Chaytas – Chaya is a vegetable that can only be found in the Yucatan, with a taste that vaguely resembles spinach. Often used to make drinks too, like agua de chaya, it can be used to make chaytas, something very similar to a crêpe but made with cornflour mixed with water and Chaya leaves, which is then deep-fried. Not too healthy, but well worth it.

Making chaytas at Hostel Nomadas

Poc chuc – This very popular dish consists of pork meat marinated in naranja agria juice, a small and bitter orange, cooked with onions and beans. The perfect mix of savoury and sweet. No vegetarian-friendly version available, unfortunately!

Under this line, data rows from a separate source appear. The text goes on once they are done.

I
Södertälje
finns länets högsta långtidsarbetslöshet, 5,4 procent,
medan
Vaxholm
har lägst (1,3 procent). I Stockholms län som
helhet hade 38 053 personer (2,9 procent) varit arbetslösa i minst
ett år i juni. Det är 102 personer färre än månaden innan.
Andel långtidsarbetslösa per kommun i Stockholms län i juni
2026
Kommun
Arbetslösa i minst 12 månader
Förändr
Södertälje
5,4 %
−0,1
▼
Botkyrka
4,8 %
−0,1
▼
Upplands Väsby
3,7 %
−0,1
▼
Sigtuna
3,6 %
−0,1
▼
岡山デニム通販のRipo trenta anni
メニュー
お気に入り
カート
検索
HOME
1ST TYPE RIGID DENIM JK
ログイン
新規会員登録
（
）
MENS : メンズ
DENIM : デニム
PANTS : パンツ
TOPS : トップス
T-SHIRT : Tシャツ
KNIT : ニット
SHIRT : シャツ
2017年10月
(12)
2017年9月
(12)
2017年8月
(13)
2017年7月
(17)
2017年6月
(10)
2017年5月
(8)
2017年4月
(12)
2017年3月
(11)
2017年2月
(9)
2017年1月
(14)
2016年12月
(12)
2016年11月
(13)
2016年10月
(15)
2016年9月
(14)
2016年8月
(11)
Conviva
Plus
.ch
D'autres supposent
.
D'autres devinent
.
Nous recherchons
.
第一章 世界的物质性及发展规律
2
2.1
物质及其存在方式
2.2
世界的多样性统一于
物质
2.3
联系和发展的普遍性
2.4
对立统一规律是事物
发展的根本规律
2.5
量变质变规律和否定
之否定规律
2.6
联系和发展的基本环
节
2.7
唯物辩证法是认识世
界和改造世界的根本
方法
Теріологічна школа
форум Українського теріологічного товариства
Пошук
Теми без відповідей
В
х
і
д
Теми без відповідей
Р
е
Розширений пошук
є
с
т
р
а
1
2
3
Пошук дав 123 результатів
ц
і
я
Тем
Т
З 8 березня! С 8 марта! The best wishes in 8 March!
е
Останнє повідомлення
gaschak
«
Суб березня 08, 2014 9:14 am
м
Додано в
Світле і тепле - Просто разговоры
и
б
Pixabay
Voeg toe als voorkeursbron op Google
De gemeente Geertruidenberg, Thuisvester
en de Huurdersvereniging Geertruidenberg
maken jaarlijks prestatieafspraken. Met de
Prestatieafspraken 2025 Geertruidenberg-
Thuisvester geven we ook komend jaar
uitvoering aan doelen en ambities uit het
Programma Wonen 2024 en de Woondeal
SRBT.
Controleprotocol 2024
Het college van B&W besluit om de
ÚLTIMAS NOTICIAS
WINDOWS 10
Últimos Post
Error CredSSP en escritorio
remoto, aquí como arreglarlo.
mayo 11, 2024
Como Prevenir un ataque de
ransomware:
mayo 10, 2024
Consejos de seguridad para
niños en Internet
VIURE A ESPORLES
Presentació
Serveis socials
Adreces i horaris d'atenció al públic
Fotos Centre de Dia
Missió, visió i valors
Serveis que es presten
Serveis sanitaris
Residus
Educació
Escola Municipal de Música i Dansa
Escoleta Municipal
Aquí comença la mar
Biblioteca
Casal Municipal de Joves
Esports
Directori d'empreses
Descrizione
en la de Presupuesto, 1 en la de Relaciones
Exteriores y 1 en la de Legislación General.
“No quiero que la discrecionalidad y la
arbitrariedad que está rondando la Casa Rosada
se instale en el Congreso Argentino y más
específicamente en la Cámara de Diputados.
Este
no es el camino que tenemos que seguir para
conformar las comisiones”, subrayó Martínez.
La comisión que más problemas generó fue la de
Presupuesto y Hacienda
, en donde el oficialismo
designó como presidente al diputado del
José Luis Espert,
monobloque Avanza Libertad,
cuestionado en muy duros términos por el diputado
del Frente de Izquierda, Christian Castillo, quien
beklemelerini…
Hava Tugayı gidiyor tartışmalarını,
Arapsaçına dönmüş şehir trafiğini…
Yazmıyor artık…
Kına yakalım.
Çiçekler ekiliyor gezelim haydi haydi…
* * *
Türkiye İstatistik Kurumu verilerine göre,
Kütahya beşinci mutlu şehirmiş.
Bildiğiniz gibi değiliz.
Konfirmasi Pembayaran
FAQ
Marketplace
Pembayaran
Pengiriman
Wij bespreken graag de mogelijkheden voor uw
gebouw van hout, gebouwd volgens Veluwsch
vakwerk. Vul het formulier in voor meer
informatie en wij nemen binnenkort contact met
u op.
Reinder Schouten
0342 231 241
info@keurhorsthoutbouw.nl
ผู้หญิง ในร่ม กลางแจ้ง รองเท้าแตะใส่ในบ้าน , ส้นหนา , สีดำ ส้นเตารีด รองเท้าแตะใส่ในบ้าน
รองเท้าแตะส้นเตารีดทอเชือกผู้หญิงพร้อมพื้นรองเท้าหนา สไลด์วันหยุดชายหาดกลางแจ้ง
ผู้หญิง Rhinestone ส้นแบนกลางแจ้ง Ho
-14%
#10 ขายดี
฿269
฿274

Panuchos – A fried tortilla filled with beans, lettuce and your choice of chicken, pork or, although not traditional, vegetables.

Getting around

Getting around in the Yucatan is pretty easy and relatively cheap. Town buses usually cost between 10 and 15 pesos (less than $1) but they are very packed. For this reason, outside of Cancun, where distances are shorter, it could be worth getting a taxi, especially if you are with a group of people. You should ask how much it is before you get in the car, but drivers are generally happy to bring you at the price you ask for, as long as it’s reasonable. The highest we have paid was 150 pesos for a 20-minute drive outside of the main town.

San Gervasio Cathedral, Valladolid, Yucatan, Mexico

In some smaller places, you can get moto taxi. Do get one! This is quite an experience and you will get to go around like a local and enjoy a bumpy ride in the dusty streets for 20 pesos each.

For short trips to nearby towns, you can use colectivos, small trucks that can bring up to fifteen people and are the cheapest way to get around. The only downside of using colectivos is that usually they don’t leave until they are completely full, so you might have to wait up to one hour before this happens.

For longer bus journeys across the peninsula, ADO buses is what you are looking for, with a regular service, comfortable seats, AC and low prices.  First class buses are obviously more expensive than second class buses – sometimes double the price – but still moderately priced and much more comfortable (in particular if you have to spend more than five hours on it).

Altar in Merida

Useful tips: their app and website are not the best, as they don’t show all the available services, so you are better off booking your tickets at the bus station. If you are travelling to a big town/city where buses are regular, you can just show up 40 minutes to one hour before.  If you are travelling to smaller places that are served only once or twice a day, it could be a good idea to book your tickets at least one day in advance, as tickets do sell out even for destinations you wouldn’t expect them to.

Currency and ATMs

Mexican pesos is the official currency here. However, US dollars are accepted almost everywhere, particularly in bigger towns and cities. 1€ is approximately 25 pesos.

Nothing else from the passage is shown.